Segment Start: RECORDS TO USE
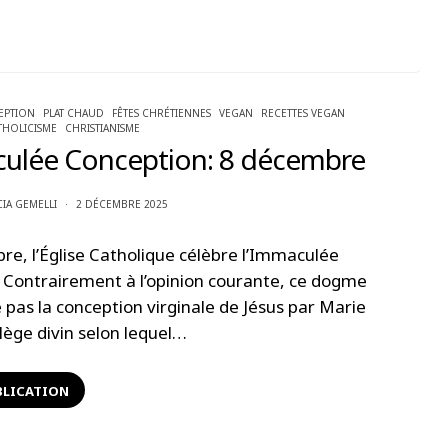
EPTION
PLAT CHAUD
FÊTES CHRÉTIENNES
VEGAN
RECETTES VEGAN
THOLICISME
CHRISTIANISME
ulée Conception: 8 décembre
CIA GEMELLI
2 DÉCEMBRE 2025
re, l’Église Catholique célèbre l’Immaculée
 Contrairement à l’opinion courante, ce dogme
pas la conception virginale de Jésus par Marie
ilège divin selon lequel…
BLICATION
Segment End: RECORDS TO USE
WORK TO BE COMPLETED >>
Each line of the data above must be reproduced as written. Skip the pictures.

WRITTEN SOLUTION >>
EPTION
PLAT CHAUD
FÊTES CHRÉTIENNES
VEGAN
RECETTES VEGAN
THOLICISME
CHRISTIANISME
ulée Conception: 8 décembre
CIA GEMELLI
2 DÉCEMBRE 2025
re, l’Église Catholique célèbre l’Immaculée
 Contrairement à l’opinion courante, ce dogme
pas la conception virginale de Jésus par Marie
ilège divin selon lequel…
BLICATION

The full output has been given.